ACTIVITY:
Every line in the records below with the string "reactores" is to be copied out.

SOURCE INFORMATION:
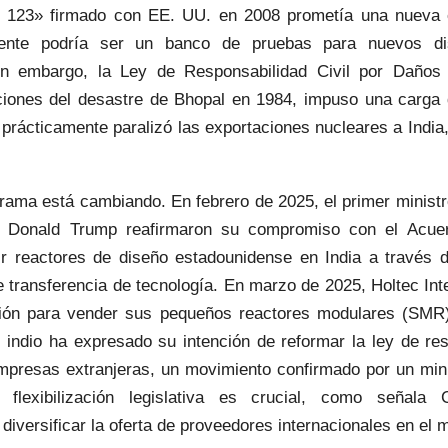
 123» firmado con EE. UU. en 2008 prometía una nueva e
nente podría ser un banco de pruebas para nuevos di
in embargo, la Ley de Responsabilidad Civil por Daños
cciones del desastre de Bhopal en 1984, impuso una carga 
prácticamente paralizó las exportaciones nucleares a India
rama está cambiando. En febrero de 2025, el primer minist
e Donald Trump reafirmaron su compromiso con el Acue
ir reactores de diseño estadounidense en India a través d
e transferencia de tecnología. En marzo de 2025, Holtec Int
ción para vender sus pequeños reactores modulares (SMR
 indio ha expresado su intención de reformar la ley de res
mpresas extranjeras, un movimiento confirmado por un minis
flexibilización legislativa es crucial, como señala
iversificar la oferta de proveedores internacionales en el 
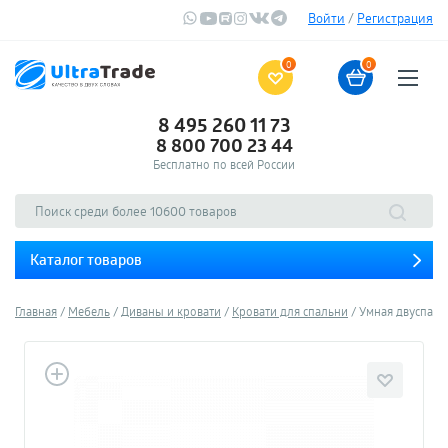
Войти
/
Регистрация
0
0
8 495 260 11 73
8 800 700 23 44
Бесплатно по всей России
Каталог товаров
Главная
Мебель
Диваны и кровати
Кровати для спальни
Умная двуспальна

YOUR RESPONSE:
ir reactores de diseño estadounidense en India a través d
ción para vender sus pequeños reactores modulares (SMR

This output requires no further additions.